I'm making these observations to preface my commentary on the following story, which I've been trying to follow carefully, though I have to admit that the he-said, he-said way the story is being framed in the media and by church officials makes it extremely difficult to decipher. Perhaps I am simply misreading or not understanding this story, and, if so, I hope readers will put me to rights. 

To me, something about this story does not meet the smell test. Here are its bare bones (and for news coverage, see here, here, here, and here):

A Prosper, Texas, priest — Father Richard Kirkham — has resigned after an unnamed priest and the diocese of Forth Worth released a letter by Kirkham to that unnamed priest that they say is sexually explicit (and the portions of the letter featured in news accounts are, indeed, explicit).

Kirkham claims that the other priest was having an affair with a woman, spoke to Kirkham about it, and Kirkham then said he'd report him to diocesan officials, but did not do so. The unnamed priest claims Kirkham gave off a "gay vibe" and once kissed him on the cheek.

If I am reading correctly, the diocese says that the unnamed priest and the woman with whom he was allegedly having an affair are innocent — but Kirkham is guilty, and should have reported the affair of the other priest to the diocese. Yet the diocese is simultaneously claiming that said affair did not happen!

The bottom line I see here: an unnamed priest said to have been having an affair with a woman has had his identity shielded by diocesan officials, while another priest has been publicly outed as perhaps gay (he gives off a "gay vibe," he kissed me on the cheek), and has had his name dragged through the mud and a racy letter he wrote the priest whose identity is being shielded made public.

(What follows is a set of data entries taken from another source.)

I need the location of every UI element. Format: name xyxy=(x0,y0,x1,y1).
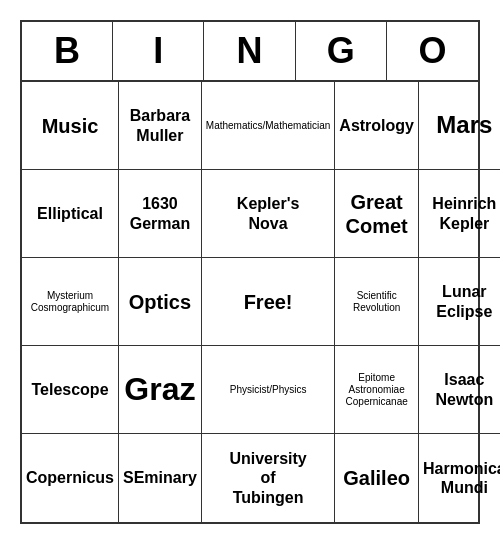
cell-text-7: Kepler's Nova xyxy=(237,194,300,232)
bingo-cell-16: Graz xyxy=(119,346,202,434)
bingo-cell-7: Kepler's Nova xyxy=(202,170,336,258)
bingo-grid: MusicBarbara MullerMathematics/Mathemati… xyxy=(22,82,478,522)
cell-text-10: Mysterium Cosmographicum xyxy=(31,290,109,314)
cell-text-3: Astrology xyxy=(339,116,414,135)
bingo-cell-22: University of Tubingen xyxy=(202,434,336,522)
bingo-cell-10: Mysterium Cosmographicum xyxy=(22,258,119,346)
cell-text-4: Mars xyxy=(436,111,492,140)
bingo-cell-13: Scientific Revolution xyxy=(335,258,419,346)
bingo-cell-0: Music xyxy=(22,82,119,170)
bingo-cell-24: Harmonica Mundi xyxy=(419,434,500,522)
cell-text-1: Barbara Muller xyxy=(130,106,190,144)
cell-text-24: Harmonica Mundi xyxy=(423,459,500,497)
bingo-letter-n: N xyxy=(204,22,295,80)
cell-text-18: Epitome Astronomiae Copernicanae xyxy=(346,372,408,408)
cell-text-8: Great Comet xyxy=(346,190,408,238)
bingo-cell-17: Physicist/Physics xyxy=(202,346,336,434)
bingo-cell-18: Epitome Astronomiae Copernicanae xyxy=(335,346,419,434)
bingo-cell-5: Elliptical xyxy=(22,170,119,258)
bingo-cell-9: Heinrich Kepler xyxy=(419,170,500,258)
bingo-cell-2: Mathematics/Mathematician xyxy=(202,82,336,170)
cell-text-9: Heinrich Kepler xyxy=(432,194,496,232)
bingo-header: BINGO xyxy=(22,22,478,82)
bingo-cell-3: Astrology xyxy=(335,82,419,170)
bingo-letter-o: O xyxy=(387,22,478,80)
bingo-cell-19: Isaac Newton xyxy=(419,346,500,434)
cell-text-22: University of Tubingen xyxy=(229,449,306,507)
cell-text-11: Optics xyxy=(129,290,191,314)
bingo-letter-i: I xyxy=(113,22,204,80)
bingo-cell-20: Copernicus xyxy=(22,434,119,522)
bingo-board: BINGO MusicBarbara MullerMathematics/Mat… xyxy=(20,20,480,524)
bingo-letter-b: B xyxy=(22,22,113,80)
bingo-cell-8: Great Comet xyxy=(335,170,419,258)
bingo-cell-4: Mars xyxy=(419,82,500,170)
cell-text-21: SEminary xyxy=(123,468,197,487)
cell-text-2: Mathematics/Mathematician xyxy=(206,120,331,132)
cell-text-0: Music xyxy=(42,114,99,138)
bingo-cell-12: Free! xyxy=(202,258,336,346)
cell-text-15: Telescope xyxy=(31,380,108,399)
bingo-cell-1: Barbara Muller xyxy=(119,82,202,170)
bingo-cell-14: Lunar Eclipse xyxy=(419,258,500,346)
bingo-cell-21: SEminary xyxy=(119,434,202,522)
cell-text-16: Graz xyxy=(124,370,195,408)
cell-text-12: Free! xyxy=(244,290,293,314)
cell-text-6: 1630 German xyxy=(130,194,190,232)
bingo-cell-11: Optics xyxy=(119,258,202,346)
cell-text-20: Copernicus xyxy=(26,468,114,487)
cell-text-17: Physicist/Physics xyxy=(230,384,307,396)
cell-text-23: Galileo xyxy=(343,466,410,490)
bingo-cell-23: Galileo xyxy=(335,434,419,522)
bingo-cell-6: 1630 German xyxy=(119,170,202,258)
cell-text-19: Isaac Newton xyxy=(435,370,493,408)
bingo-letter-g: G xyxy=(296,22,387,80)
cell-text-13: Scientific Revolution xyxy=(353,290,400,314)
cell-text-14: Lunar Eclipse xyxy=(436,282,492,320)
bingo-cell-15: Telescope xyxy=(22,346,119,434)
cell-text-5: Elliptical xyxy=(37,204,103,223)
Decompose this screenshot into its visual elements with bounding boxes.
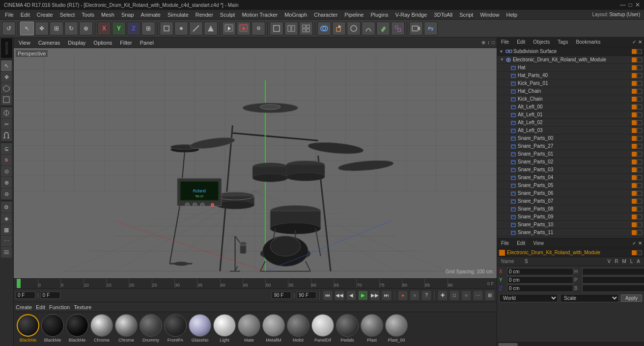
prev-frame-btn[interactable]: ◀◀ — [335, 291, 344, 300]
menu-vray[interactable]: V-Ray Bridge — [392, 11, 430, 19]
scale-select[interactable]: Scale — [560, 294, 619, 302]
world-select[interactable]: World — [499, 294, 558, 302]
vp-menu-filter[interactable]: Filter — [117, 39, 135, 46]
view-two-btn[interactable] — [284, 22, 298, 35]
omgr-objects-tab[interactable]: Objects — [531, 39, 552, 45]
vp-menu-view[interactable]: View — [16, 39, 33, 46]
menu-create[interactable]: Create — [34, 11, 56, 19]
move-tool-btn[interactable]: ✥ — [35, 22, 49, 35]
omgr-check-btn[interactable]: ✓ — [632, 39, 636, 45]
obj-vis-dot[interactable] — [632, 120, 637, 125]
obj-vis-dot[interactable] — [632, 167, 637, 172]
tool-knife[interactable]: ✂ — [1, 119, 12, 130]
obj-expand-arrow[interactable]: ▶ — [506, 128, 509, 133]
obj-expand-arrow[interactable]: ▶ — [506, 167, 509, 172]
coord-p-field[interactable] — [582, 276, 644, 284]
vp-fullscreen-icon[interactable]: □ — [492, 40, 495, 45]
obj-render-dot[interactable] — [637, 191, 642, 196]
key-square-btn[interactable]: □ — [449, 291, 459, 300]
undo-btn[interactable]: ↺ — [2, 22, 16, 35]
tool-s[interactable]: S — [1, 155, 12, 165]
transform-tool-btn[interactable]: ⊕ — [79, 22, 93, 35]
tool-layers[interactable] — [1, 247, 12, 258]
omgr-file-tab[interactable]: File — [499, 39, 511, 45]
next-frame-btn[interactable]: ▶▶ — [370, 291, 380, 300]
obj-expand-arrow[interactable]: ▶ — [506, 222, 509, 227]
omgr-close-btn[interactable]: ✕ — [638, 39, 642, 45]
obj-render-dot[interactable] — [637, 89, 642, 94]
obj-vis-dot[interactable] — [632, 57, 637, 62]
mat-function-menu[interactable]: Function — [49, 304, 70, 310]
material-item[interactable]: Mate — [238, 314, 260, 343]
object-list-item[interactable]: ▶Snare_Parts_02 — [497, 158, 644, 166]
material-item[interactable]: GlassNo — [189, 314, 211, 343]
close-btn[interactable]: ✕ — [635, 1, 640, 8]
coord-x-pos[interactable] — [507, 268, 573, 275]
tool-measure[interactable]: ⊊ — [1, 143, 12, 154]
frame-start-field[interactable] — [16, 292, 35, 299]
layout-value[interactable]: Startup (User) — [609, 12, 640, 17]
scrollbar-thumb[interactable] — [498, 343, 518, 346]
rotate-tool-btn[interactable]: ↻ — [64, 22, 78, 35]
obj-vis-dot[interactable] — [632, 97, 637, 102]
obj-expand-arrow[interactable]: ▶ — [506, 152, 509, 156]
render-settings-btn[interactable]: ⚙ — [252, 22, 265, 35]
menu-3dtoall[interactable]: 3DToAll — [431, 11, 455, 19]
material-item[interactable]: FrontPA — [164, 314, 187, 343]
obj-render-dot[interactable] — [637, 136, 642, 141]
axis-x-btn[interactable]: X — [97, 22, 111, 35]
obj-render-dot[interactable] — [637, 152, 642, 157]
obj-expand-arrow[interactable]: ▶ — [506, 160, 509, 164]
obj-render-dot[interactable] — [637, 230, 642, 235]
menu-animate[interactable]: Animate — [138, 11, 164, 19]
material-item[interactable]: Plast_00 — [385, 314, 408, 343]
menu-plugins[interactable]: Plugins — [367, 11, 391, 19]
render-to-pic-btn[interactable] — [237, 22, 251, 35]
obj-expand-arrow[interactable]: ▶ — [506, 97, 509, 101]
menu-motion-tracker[interactable]: Motion Tracker — [239, 11, 280, 19]
select-tool-btn[interactable]: ↖ — [20, 22, 34, 35]
scale-tool-btn[interactable]: ⊞ — [50, 22, 63, 35]
menu-render[interactable]: Render — [193, 11, 216, 19]
obj-vis-dot[interactable] — [632, 214, 637, 219]
right-panel-scrollbar[interactable] — [497, 342, 644, 346]
vp-resize-icon[interactable]: ↕ — [487, 40, 490, 45]
menu-mesh[interactable]: Mesh — [98, 11, 117, 19]
obj-expand-arrow[interactable]: ▶ — [506, 89, 509, 93]
menu-pipeline[interactable]: Pipeline — [341, 11, 366, 19]
tool-polygon[interactable] — [1, 94, 12, 105]
frame-end-field2[interactable] — [297, 292, 316, 299]
menu-character[interactable]: Character — [311, 11, 340, 19]
axis-lock-btn[interactable]: ⊞ — [141, 22, 155, 35]
tool-plus-circle[interactable]: ⊕ — [1, 177, 12, 188]
timeline-marks[interactable]: 0 5 10 15 20 25 30 35 40 45 50 55 60 65 … — [38, 279, 470, 288]
material-item[interactable]: BlackMe — [66, 314, 88, 343]
goto-start-btn[interactable]: ⏮ — [323, 291, 333, 300]
obj-vis-dot[interactable] — [632, 199, 637, 204]
obj-expand-arrow[interactable]: ▶ — [506, 136, 509, 140]
obj-expand-arrow[interactable]: ▶ — [506, 73, 509, 78]
obj-render-dot[interactable] — [637, 199, 642, 204]
obj-render-dot[interactable] — [637, 128, 642, 133]
menu-help[interactable]: Help — [504, 11, 521, 19]
obj-render-dot[interactable] — [637, 222, 642, 227]
obj-expand-arrow[interactable]: ▶ — [506, 214, 509, 219]
record-stop-btn[interactable]: ○ — [410, 291, 420, 300]
obj-vis-dot[interactable] — [632, 89, 637, 94]
object-list-item[interactable]: ▶Kick_Pars_01 — [497, 80, 644, 87]
obj-vis-dot[interactable] — [632, 73, 637, 78]
object-list-item[interactable]: ▶Snare_Parts_06 — [497, 189, 644, 197]
tool-minus-circle[interactable]: ⊖ — [1, 188, 12, 199]
obj-vis-dot[interactable] — [632, 222, 637, 227]
tool-grid-view[interactable]: ▦ — [1, 224, 12, 235]
attr-check-btn[interactable]: ✓ — [632, 240, 636, 246]
attr-file-tab[interactable]: File — [499, 240, 511, 246]
obj-expand-arrow[interactable]: ▶ — [506, 144, 509, 148]
tool-move[interactable]: ✥ — [1, 72, 12, 82]
attr-view-tab[interactable]: View — [531, 240, 546, 246]
material-item[interactable]: BlackMe — [17, 314, 39, 343]
paint-btn[interactable] — [376, 22, 390, 35]
obj-vis-dot[interactable] — [632, 112, 637, 117]
material-item[interactable]: Light — [213, 314, 236, 343]
obj-render-dot[interactable] — [637, 183, 642, 188]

Once again, bottom line: a priest said to have been having an affair with a woman has had his identity carefully protected by diocesan officials, while another priest now publicly branded as gay — Fr. Kirkham — has had his name dragged through the mud.

This story is not meeting the smell test for me. Is this what we can now expect across U.S. Catholic dioceses in the wake of the McCarrick story — priests suspected of being gay targeted, publicly shamed, while priests about whom there are allegations of heterosexual transgressions are protected?

I hope not.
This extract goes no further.